R Crateris is a star about 700 light years from the Earth in the constellation Crater. It is a semiregular variable star, ranging in brightness from magnitude 8.1 to 9.5 over a period of about 160 days. It is not visible to the naked-eye, but can be seen with a small telescope, or binoculars. R Crateris is a double star; the variable star and its magnitude 9.9 F8V companion are separated by 65.4 arcseconds.

Friedrich August Theodor Winnecke discovered that the star is variable in 1861. In 1907 it appeared with its variable star designation, R Crateris, in Annie Jump Cannon's Second Catalog of Variable Stars. Although the period for large brightness changes in R Crateris is listed as ~160 days, in 1982 Silvia Livi and Thaisa Bergmann reported small (~0.1 magnitude) variations on timescales of less than one hour. The rapid variations seem to be more regular when the star is near maximum brightness.

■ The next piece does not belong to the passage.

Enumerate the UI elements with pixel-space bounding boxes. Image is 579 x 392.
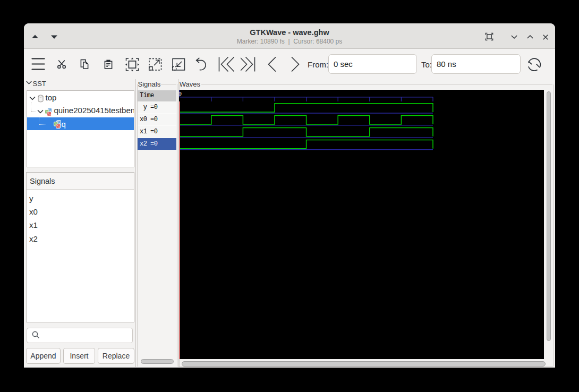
- svg-text:0: 0: [179, 91, 182, 97]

R Crateris is an oxygen-rich asymptotic giant branch star, losing mass at a rate of 8×10^−7 solar masses per year via a stellar wind. At large distances from the star, the wind is expanding into space at 11.7±0.3 km/sec.

Near-infrared radiation from R Crateris was detected in the first Two-Micron Sky Survey, published in 1969. It was detected in the far-infrared by the IRAS satellite, and that emission was resolved by IRAS, showing that the star is surrounded by a large circumstellar shell containing dust. High resolution far-infrared images of R Crateris taken by the Herschel Space Observatory show that the emitting region of the shell, roughly 280 arcseconds (0.94 light year) across, consists primarily of two non-concentric arcs well separated from the star itself. The arcs are probably bowshocks formed as the dusty stellar wind collides with the interstellar medium. The total mass of the shell, including both dust and gas, is estimated to be about 6.4±2×10^−2 solar masses. Infrared imaging of the innermost (sub-arcsecond) portion of the dust shell shows a bipolar structure.

In the early 1970s, maser emission from OH and H_{2}O was detected in R Crateris' circumstellar shell. SiO maser emission was detected in 1985. Thermal (non-maser) emission from CO was detected in 1986.

With the high angular resolution provided by Very Long Baseline Interferometry, the H_{2}O maser emission is seen to arise from small (milli-arcsecond) blobs, whose proper motions through the inner region of the circumstellar shell can be measured. These observations give additional evidence that R Crateris has developed a bipolar stellar wind.